In meiner Rolle als Vizepräsident beschäftige ich mich mit sämtlichen rechtlichen Fragen, die im DHB auftauchen, etwa im Vertragsrecht, im Sportrecht und im Arbeitsrecht. Auch für die Vorbereitung von Satzungs- und Spielordnungsänderungen bin ich zuständig. In diesem Jahr mussten wir wegen der Corona-Pandemie zum Beispiel die Saison der zweiten Bundesliga abbrechen und Wertungen für die Ermittlung von Aufsteigern vornehmen. Dies hat zu insgesamt drei Sportgerichtsverfahren vor dem Bundesschiedsgericht des DHB geführt. Ich versuche, rechtliche Fragen im Rahmen meiner Möglichkeiten selbst zu klären, aber manchmal muss ich mir externe Unterstützung suchen, etwa bei datenschutzrechtlichen Fragestellungen. 

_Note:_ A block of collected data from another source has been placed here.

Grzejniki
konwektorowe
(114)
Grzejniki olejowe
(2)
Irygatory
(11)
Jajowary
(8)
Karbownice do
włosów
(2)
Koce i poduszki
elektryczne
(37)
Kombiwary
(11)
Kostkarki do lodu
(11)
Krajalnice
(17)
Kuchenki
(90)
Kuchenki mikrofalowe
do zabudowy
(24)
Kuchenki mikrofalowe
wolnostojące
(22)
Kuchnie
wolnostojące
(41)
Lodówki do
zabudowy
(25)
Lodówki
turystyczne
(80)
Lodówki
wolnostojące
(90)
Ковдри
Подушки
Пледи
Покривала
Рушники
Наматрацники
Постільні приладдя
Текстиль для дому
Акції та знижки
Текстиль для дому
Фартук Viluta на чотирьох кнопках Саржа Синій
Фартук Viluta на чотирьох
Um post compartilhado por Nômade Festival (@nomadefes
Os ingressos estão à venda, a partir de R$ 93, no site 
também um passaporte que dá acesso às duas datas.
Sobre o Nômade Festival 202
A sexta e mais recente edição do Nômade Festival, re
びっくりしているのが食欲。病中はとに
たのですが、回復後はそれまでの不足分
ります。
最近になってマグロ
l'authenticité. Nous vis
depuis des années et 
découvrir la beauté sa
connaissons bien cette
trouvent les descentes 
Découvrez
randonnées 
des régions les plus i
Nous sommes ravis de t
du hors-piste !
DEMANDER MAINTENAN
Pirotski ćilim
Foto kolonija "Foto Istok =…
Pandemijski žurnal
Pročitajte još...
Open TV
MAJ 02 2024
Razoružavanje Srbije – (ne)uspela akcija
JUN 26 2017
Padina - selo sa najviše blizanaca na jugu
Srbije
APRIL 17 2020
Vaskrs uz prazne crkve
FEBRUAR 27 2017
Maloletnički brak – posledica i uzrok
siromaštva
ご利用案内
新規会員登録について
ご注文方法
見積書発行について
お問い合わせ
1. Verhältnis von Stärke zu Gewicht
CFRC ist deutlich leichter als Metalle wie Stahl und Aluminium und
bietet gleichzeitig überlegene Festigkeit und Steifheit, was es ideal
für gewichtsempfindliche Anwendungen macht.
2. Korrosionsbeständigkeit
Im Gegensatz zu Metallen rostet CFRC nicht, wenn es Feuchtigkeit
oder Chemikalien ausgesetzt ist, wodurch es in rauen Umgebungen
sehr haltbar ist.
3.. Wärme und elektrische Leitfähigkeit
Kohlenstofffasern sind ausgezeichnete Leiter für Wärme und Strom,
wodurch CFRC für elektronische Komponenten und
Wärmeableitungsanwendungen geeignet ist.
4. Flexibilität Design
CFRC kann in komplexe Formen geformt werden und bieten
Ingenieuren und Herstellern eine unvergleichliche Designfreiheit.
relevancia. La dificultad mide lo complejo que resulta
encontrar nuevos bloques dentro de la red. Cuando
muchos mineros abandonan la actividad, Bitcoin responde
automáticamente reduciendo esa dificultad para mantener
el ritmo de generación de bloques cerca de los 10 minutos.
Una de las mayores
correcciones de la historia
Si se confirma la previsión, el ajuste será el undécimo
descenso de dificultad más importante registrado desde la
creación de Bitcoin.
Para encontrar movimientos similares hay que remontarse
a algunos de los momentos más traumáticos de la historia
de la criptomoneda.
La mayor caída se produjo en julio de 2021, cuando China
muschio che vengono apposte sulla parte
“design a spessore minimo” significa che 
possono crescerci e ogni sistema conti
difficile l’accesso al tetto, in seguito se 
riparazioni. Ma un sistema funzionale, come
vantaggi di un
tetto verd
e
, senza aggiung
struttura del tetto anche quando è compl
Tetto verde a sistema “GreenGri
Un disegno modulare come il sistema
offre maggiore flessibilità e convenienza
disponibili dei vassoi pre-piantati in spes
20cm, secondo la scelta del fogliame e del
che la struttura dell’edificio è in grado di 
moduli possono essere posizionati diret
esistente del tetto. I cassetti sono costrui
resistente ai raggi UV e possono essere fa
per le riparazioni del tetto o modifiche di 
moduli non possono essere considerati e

Wie schaffen Sie das alles zeitlich? 

Der Zeitaufwand ist hoch. Meine Abreise nach Japan fiel mit dem Semesterende zusammen. Ich habe bis zuletzt Vorlesungen gehalten, musste die Klausuren vorbereiten und noch einen Stapel Examensklausuren korrigieren. Wenn man drei Wochen am Stück weg ist, lassen sich bestimmte Aufgaben leider nicht ewig verschieben. 

Die Vorbereitung auf ein olympisches Turnier dauert sehr lange, in meinem Fall eigentlich seit 2019. Damals fand hier – noch in der Annahme, dass die Spiele bereits 2020 stattfinden – ein Test-Event statt, in dem die Abläufe geübt wurden. Seitdem habe ich an unzähligen Online-Meetings mit dem IOC, dem Weltverband, den Offiziellen und Schiedsrichtern, aber auch mit den Trainern der Mannschaften teilgenommen. Zudem müssen zahlreiche Dokumente gesichtet und an die aktuellen Gegebenheiten angepasst werden. 

Jetzt in Tokio merke ich aber, dass sich der Aufwand lohnt.